Advocates of a more just and fair criminal justice system have long argued that regulators/investigators under the special laws should also be treated as ‘police officers’ and the general safeguards under CrPC and IEA (as stated above) should apply with equal force. The regulators – of course, argue that they are not ‘police officers’ and shouldn’t be treated as such. This – along with the general rhetoric on the sheer impact of socio-economic crimes, is often pressed into action to justify harsher provisions under special laws.
This question as to how really is a ‘police officer’ has previously arose in the context of the custom, excise, railway protection laws, among others. The Supreme Court has – over the years – laid down a few tests in this regard. There was a considerable divergence of opinion which led to the reference in Tofan Singh to a 3 judge bench which went on to examine:
- Whether an officer of the central / state government investigating a case under the NDPS Act is a “police officer”?
- Whether statements recorded under Section 67 of the NDPS Act can be treated as confessional statements, regardless of whether the officer is a police officer?
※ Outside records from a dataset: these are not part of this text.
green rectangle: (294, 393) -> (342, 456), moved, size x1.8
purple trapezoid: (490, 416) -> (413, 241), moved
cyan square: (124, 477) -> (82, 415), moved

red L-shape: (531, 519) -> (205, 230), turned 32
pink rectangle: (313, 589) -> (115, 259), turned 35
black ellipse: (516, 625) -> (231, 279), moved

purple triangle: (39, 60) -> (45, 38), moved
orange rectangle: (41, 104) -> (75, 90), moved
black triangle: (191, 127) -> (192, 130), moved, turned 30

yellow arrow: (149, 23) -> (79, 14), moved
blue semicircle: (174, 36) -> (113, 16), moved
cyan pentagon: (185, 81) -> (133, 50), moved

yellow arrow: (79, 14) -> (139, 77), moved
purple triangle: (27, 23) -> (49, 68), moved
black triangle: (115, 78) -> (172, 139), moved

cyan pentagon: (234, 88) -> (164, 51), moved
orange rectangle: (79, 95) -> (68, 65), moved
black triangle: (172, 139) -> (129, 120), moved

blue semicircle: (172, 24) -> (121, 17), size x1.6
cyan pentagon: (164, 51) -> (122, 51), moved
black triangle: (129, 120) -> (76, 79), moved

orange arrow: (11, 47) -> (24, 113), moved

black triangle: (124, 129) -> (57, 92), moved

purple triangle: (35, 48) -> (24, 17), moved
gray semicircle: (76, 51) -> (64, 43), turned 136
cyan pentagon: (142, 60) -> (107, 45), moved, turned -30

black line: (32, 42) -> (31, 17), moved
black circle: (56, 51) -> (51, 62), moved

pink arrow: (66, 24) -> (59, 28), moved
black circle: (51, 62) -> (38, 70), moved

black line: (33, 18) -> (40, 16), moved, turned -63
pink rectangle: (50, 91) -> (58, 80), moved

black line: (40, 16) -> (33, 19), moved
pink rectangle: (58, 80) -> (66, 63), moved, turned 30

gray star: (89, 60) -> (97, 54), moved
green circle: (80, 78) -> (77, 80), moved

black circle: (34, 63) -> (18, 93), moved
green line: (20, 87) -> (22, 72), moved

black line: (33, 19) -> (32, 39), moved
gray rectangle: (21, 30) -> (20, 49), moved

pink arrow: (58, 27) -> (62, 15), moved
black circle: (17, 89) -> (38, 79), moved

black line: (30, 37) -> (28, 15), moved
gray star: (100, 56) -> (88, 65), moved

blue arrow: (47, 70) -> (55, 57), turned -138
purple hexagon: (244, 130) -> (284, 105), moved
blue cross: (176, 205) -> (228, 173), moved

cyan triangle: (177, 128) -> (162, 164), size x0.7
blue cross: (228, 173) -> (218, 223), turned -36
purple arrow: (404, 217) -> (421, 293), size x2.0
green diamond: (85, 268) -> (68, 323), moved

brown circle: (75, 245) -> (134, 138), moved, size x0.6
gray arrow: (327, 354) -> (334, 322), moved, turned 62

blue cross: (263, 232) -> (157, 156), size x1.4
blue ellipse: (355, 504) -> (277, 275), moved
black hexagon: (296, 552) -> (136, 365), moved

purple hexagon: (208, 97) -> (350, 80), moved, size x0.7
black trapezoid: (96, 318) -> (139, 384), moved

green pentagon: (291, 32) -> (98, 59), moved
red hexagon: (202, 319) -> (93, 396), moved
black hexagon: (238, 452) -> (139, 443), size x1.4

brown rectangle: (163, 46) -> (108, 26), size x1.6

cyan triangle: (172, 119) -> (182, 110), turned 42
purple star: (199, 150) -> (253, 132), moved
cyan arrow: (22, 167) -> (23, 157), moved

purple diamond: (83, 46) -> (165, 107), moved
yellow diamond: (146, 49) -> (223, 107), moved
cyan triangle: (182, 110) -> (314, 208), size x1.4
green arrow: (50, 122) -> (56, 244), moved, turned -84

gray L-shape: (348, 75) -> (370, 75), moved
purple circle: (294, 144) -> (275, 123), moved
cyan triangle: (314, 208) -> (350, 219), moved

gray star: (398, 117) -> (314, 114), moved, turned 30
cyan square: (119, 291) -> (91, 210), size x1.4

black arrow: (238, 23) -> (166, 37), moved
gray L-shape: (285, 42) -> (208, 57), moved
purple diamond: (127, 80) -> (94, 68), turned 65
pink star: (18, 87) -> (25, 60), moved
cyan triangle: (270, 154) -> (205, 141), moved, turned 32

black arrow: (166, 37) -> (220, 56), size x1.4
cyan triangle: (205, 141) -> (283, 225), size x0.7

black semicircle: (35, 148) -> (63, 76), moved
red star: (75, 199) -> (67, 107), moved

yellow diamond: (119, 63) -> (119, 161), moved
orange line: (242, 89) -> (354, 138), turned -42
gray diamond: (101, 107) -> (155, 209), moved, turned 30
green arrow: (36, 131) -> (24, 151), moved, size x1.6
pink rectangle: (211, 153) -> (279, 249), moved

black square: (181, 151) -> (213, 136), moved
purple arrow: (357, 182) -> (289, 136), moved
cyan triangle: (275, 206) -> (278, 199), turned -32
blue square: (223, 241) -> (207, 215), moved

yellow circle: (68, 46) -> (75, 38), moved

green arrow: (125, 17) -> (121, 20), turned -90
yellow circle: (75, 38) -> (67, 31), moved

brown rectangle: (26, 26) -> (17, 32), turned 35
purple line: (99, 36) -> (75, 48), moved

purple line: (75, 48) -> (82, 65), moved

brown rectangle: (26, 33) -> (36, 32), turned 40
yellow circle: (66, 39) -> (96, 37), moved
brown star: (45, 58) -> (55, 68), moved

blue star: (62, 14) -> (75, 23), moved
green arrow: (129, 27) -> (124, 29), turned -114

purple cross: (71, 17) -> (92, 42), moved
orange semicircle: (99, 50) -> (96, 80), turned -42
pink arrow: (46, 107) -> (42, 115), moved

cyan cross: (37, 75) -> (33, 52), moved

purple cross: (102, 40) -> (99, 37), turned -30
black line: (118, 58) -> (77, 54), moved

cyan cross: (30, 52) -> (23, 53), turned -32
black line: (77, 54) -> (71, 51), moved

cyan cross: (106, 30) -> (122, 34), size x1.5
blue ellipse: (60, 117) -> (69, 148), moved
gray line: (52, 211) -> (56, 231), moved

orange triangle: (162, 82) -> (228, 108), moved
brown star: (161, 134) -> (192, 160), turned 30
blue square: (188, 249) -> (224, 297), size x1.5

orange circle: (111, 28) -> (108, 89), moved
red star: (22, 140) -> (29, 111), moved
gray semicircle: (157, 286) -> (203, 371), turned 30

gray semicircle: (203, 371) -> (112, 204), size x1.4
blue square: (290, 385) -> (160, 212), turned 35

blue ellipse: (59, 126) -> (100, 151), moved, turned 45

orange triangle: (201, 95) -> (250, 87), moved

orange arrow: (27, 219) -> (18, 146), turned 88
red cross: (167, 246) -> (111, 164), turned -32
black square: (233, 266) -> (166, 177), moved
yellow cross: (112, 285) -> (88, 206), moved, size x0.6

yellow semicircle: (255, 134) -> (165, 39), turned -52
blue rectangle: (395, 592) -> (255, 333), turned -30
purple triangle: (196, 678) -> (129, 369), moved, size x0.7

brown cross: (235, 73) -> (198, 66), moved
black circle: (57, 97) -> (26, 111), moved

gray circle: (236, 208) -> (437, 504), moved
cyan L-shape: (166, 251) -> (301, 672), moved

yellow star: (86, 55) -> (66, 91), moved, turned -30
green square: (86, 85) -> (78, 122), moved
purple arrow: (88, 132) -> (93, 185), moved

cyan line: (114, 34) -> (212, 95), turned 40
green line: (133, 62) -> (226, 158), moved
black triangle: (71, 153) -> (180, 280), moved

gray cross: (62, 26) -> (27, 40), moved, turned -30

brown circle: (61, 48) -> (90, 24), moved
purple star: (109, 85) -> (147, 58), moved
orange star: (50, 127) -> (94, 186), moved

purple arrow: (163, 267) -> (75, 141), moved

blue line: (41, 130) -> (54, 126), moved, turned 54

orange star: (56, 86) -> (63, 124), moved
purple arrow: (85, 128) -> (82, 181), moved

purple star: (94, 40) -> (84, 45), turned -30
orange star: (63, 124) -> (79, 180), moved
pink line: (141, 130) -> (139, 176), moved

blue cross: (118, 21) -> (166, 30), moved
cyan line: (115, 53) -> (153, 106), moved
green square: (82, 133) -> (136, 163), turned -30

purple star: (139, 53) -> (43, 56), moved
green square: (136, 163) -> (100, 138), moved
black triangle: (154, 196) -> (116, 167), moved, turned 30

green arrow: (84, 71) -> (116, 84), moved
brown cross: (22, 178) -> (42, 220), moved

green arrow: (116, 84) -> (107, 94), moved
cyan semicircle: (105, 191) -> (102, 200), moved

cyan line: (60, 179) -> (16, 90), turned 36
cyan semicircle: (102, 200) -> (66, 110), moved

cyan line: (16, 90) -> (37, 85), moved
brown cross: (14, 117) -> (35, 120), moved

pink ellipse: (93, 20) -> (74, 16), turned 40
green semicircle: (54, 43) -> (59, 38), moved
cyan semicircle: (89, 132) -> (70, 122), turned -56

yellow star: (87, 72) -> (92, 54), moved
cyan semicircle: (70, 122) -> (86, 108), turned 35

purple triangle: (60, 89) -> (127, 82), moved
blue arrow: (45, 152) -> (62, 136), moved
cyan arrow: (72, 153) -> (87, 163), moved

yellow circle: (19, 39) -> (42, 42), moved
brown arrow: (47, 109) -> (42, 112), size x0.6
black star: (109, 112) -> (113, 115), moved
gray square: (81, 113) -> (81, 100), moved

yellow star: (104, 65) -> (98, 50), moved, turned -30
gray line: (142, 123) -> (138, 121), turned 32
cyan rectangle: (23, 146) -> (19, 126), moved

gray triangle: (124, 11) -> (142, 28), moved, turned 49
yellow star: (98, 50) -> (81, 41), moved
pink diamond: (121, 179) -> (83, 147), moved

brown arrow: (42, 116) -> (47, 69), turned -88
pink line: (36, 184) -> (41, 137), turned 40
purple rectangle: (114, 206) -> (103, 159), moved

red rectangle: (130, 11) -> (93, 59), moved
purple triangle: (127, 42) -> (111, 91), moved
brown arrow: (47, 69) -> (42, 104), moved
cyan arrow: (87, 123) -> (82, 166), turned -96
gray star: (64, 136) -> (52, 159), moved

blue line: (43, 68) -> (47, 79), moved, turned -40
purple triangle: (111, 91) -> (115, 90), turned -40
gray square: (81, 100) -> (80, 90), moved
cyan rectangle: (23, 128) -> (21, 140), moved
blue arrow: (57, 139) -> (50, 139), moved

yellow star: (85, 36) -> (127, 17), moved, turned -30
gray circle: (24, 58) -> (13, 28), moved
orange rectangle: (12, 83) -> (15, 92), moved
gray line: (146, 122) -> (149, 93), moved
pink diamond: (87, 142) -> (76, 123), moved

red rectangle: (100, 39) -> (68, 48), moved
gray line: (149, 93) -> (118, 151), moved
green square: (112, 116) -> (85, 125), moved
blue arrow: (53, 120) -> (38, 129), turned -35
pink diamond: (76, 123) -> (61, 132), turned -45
By a 2:1 majority, the Court holds that officers of the central/state government, inquiring into NDPS cases, are indeed ‘police officers’ and statements given to them are not admissible at trial. The Court construed the term ‘police officer’ common-sensically and adopted a ’substance over form’ test. It held, that even if an officer is not designated as such, she may still be regarded as a ‘police officer’ if she otherwise exercises powers which are typically investigative in nature; for instance, the power of search, seizure, arrest, etc.
The Court held that the mere fact that these officers under NDPS do not file a charge-sheet at the end of the investigation does not militate against the fact that – essentially – they are police officers – function-wise. The Court took note of the fact that NDPS is a ‘penal statute’ and given the gravity of consequences for the accused/suspect, the law must be tested on a higher due-process anvil and important processual safeguards should be made available.
As good as this conclusion this, one must confess that the majority opinion is a bit tenuous when it comes to dealing with previous decisions of the same bench strength. It does not – for instance – deal satisfactorily with a previous constitution bench decision (Barkat Ram) – which says that, while deciding the question as to whether an investigator is a ‘police officer’ or not, the fact that the investigator finally files a charge sheet in the court is determinative of the matter. This is where the dissent by Justice Indira Banerjee calls the majority decision out.
This – we believe – would ensure that this is not the end of the road for this question and it would continue to be litigated upon. But – all in all, a progressive decision that may have the effect of introducing much needed ‘due process’ in investigations under special laws, where the general rhetoric against white collar crime has led to – over the years – a dilution of important safeguards.
We believe that the case may have great implications with respect to investigation under other statutes too, for instance, the CA and the PMLA, under which the SFIO and ED, respectively, can record statements of even suspects which can then be relied upon by Courts – at the time of trial.
*A detailed case comment on the other issues emanating from the judgment, including the nuance around ‘inquiry’ and ‘enquiry’, would soon follow.